Hergé et Jules Verne : inspirations croisées
L’influence de Jules Verne se retrouve également dans l’œuvre de Hergé, créateur de Tintin. Si Hergé a nié avoir lu Verne dans sa jeunesse, les similitudes entre les aventures de Tintin (Objectif Lune, On a marché sur la Lune) et des romans comme De la Terre à la Lune sont frappantes. Des personnages comme Tryphon Tournesol rappellent des figures verniennes telles que Palmyrin Rosette dans Hector Servadac. Ces correspondances enrichissent un imaginaire collectif où Verne et Hergé se croisent, devenant des ambassadeurs universels de l’évasion.
L’empreinte vernienne dans la bande dessinée contemporaine
L’impact de Jules Verne sur la bande dessinée contemporaine ne se limite pas aux adaptations directes. De nombreux auteurs continuent de s’inspirer de son imaginaire pour créer des œuvres originales. Ainsi, des séries comme Hauteville House (Fred Duval et Thierry Gioux) ou Kenya (Rodolphe et Léo) empruntent des éléments narratifs et visuels caractéristiques de Verne, notamment ses inventions futuristes et ses explorations exotiques.

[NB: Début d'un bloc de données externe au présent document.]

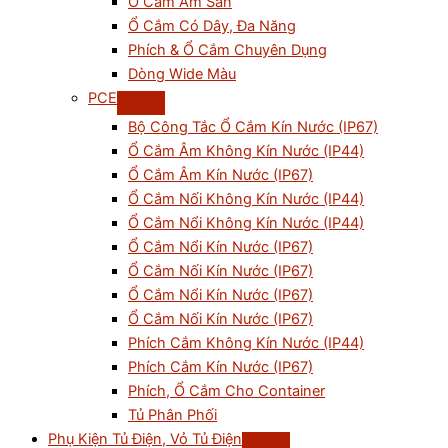
Ổ Cắm Âm Sàn
Ổ Cắm Có Dây, Đa Năng
Phích & Ổ Cắm Chuyên Dụng
Dòng Wide Màu
PCE
Bộ Công Tắc Ổ Cắm Kín Nước (IP67)
Ổ Cắm Âm Không Kín Nước (IP44)
Ổ Cắm Âm Kín Nước (IP67)
Ổ Cắm Nối Không Kín Nước (IP44)
Ổ Cắm Nổi Không Kín Nước (IP44)
Ổ Cắm Nổi Kín Nước (IP67)
Ổ Cắm Nối Kín Nước (IP67)
Ổ Cắm Nổi Kín Nước (IP67)
Ổ Cắm Nối Kín Nước (IP67)
Phích Cắm Không Kín Nước (IP44)
Phích Cắm Kín Nước (IP67)
Phích, Ổ Cắm Cho Container
Tủ Phân Phối
Phụ Kiện Tủ Điện, Vỏ Tủ Điện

Le Festival Jules Verne, qui se tient chaque année au Grand Rex à Paris, souligne cette influence en décernant un prix à la meilleure bande dessinée fantastique. Ce prix célèbre les auteurs qui, à travers leur créativité, prolongent l’héritage littéraire et visuel de Jules Verne.
Une inspiration inépuisable
La bande dessinée a su trouver dans l’œuvre de Jules Verne une source intarissable d’inspiration. Que ce soit par des adaptations fidèles, des variations audacieuses ou des réinterprétations modernes, les récits de Verne continuent de vivre à travers les cases et les bulles des illustrateurs du monde entier. Son univers, mêlant science, aventure et imagination, reste un terrain fertile pour explorer les possibles et repousser les frontières de la fiction. Jules Verne, visionnaire de son temps, est aujourd’hui une pierre angulaire de l’imaginaire graphique.